Endocrine Abstracts

Background: Steroid cell tumour of ovaries comes under sex cord stromal tumour that accounts less than 0.1% of all ovarian tumour. Majority are benign in childhood age group. It may produce steroids and testosterone resulting in virilisation and Cushing’s syndrome. Histology remains the gold standard for diagnosis of NOS. The gross appearance of NOS generally is well circumscribed, solid and noncalcifed with a lobulated appearance Till date only 10 cases has been reported in pubmed-search of steroid cell ovarian tumour NOS in childhood age group and this is first case report in Pakistan. We have also reviewed the literature on the epidemiology, clinical presentations, imaging and histological findings, and the treatment options on this disease presenting in prepubertal age group.

Case report: We present a 6 year old Pakistani girl who presented to us with complains of weight gain and hirsutism for past 10 months. On examination she had obvious cushingoid facies, facial hair growth, hypertrichosis, buffalo hump, acanthosis nigracans and marked hirsutism (ferriman Gallwey score of 25). Her blood pressure was >99th centile whereas tanner staging was P3 A1 B1. Investigation showed increased level of cortisol and loss of diurnal rhythm, increased testosterone levels and undetectable ACTH. B HCG and alpha fetoprotein levels were normal. Radiological it was a left adnexal mass of 6.9*8.1*4.9 cm (CC*TS*AP) measurement. She underwent left oophorectomy with findings of intact capsule and dilated vessels. Histopathological report revealed steroid cell tumour NOS (Not Otherwise specified) which was negative for malignancy. She was kept on intravenous hydrocortisone pre and post operative day to avoid adrenal crises. Postoperatively her levels of cortisol and testosterone became normal.

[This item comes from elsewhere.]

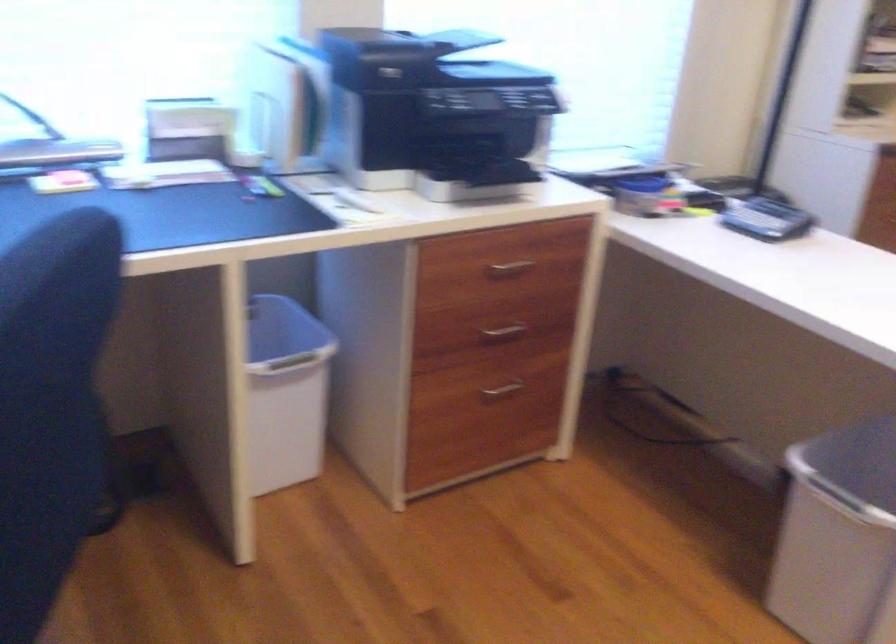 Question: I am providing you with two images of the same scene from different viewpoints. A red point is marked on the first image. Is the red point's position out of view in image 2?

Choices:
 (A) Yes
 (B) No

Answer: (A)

Conclusion: Steroid cell tumour NOS is a rare tumour which can be onerous to diagnose. Although rare, Steroid cell tumour of ovary should be considered in cases of childhood virilization. The typical clinical, radiological and histopathological findings can clinch the diagnosis in most of the cases however in difficult cases, immunohistochemistry can be useful.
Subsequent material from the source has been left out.